▸ **WHAT THIS TASK INVOLVES**:
Omit the images, then output each of the records below exactly.

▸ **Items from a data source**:

=====

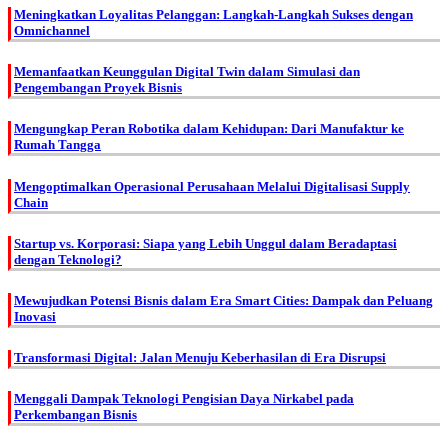
Meningkatkan Loyalitas Pelanggan: Langkah-Langkah Sukses dengan
Omnichannel
Memanfaatkan Keunggulan Digital Twin dalam Simulasi dan
Pengembangan Proyek Bisnis
Mengungkap Peran Robotika dalam Kehidupan: Dari Manufaktur ke
Rumah Tangga
Mengoptimalkan Operasional Perusahaan Melalui Digitalisasi Supply
Chain
Startup vs. Korporasi: Siapa yang Lebih Unggul dalam Beradaptasi
dengan Teknologi?
Mewujudkan Potensi Bisnis dalam Era Smart Cities: Dampak dan Peluang
Inovasi
Transformasi Digital: Jalan Menuju Keberhasilan di Era Disrupsi
Menggali Dampak Teknologi Pengisian Daya Nirkabel pada
Perkembangan Bisnis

=====

▸ **RESULT**:
Meningkatkan Loyalitas Pelanggan: Langkah-Langkah Sukses dengan
Omnichannel
Memanfaatkan Keunggulan Digital Twin dalam Simulasi dan
Pengembangan Proyek Bisnis
Mengungkap Peran Robotika dalam Kehidupan: Dari Manufaktur ke
Rumah Tangga
Mengoptimalkan Operasional Perusahaan Melalui Digitalisasi Supply
Chain
Startup vs. Korporasi: Siapa yang Lebih Unggul dalam Beradaptasi
dengan Teknologi?
Mewujudkan Potensi Bisnis dalam Era Smart Cities: Dampak dan Peluang
Inovasi
Transformasi Digital: Jalan Menuju Keberhasilan di Era Disrupsi
Menggali Dampak Teknologi Pengisian Daya Nirkabel pada
Perkembangan Bisnis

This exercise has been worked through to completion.